BEGIN

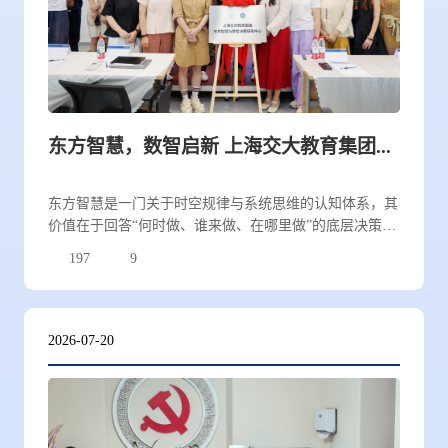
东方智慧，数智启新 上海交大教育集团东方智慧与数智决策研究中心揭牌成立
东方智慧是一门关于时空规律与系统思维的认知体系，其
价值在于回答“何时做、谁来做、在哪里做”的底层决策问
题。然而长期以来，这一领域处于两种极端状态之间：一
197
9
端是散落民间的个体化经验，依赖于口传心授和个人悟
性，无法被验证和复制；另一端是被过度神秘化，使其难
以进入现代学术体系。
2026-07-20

END
BEGIN

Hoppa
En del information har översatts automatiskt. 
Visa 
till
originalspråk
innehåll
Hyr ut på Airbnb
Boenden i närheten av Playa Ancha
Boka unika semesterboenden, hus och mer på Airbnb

END

Please report only the count of lines in the entries above where the word "Airbnb" appears.

● **Result**
2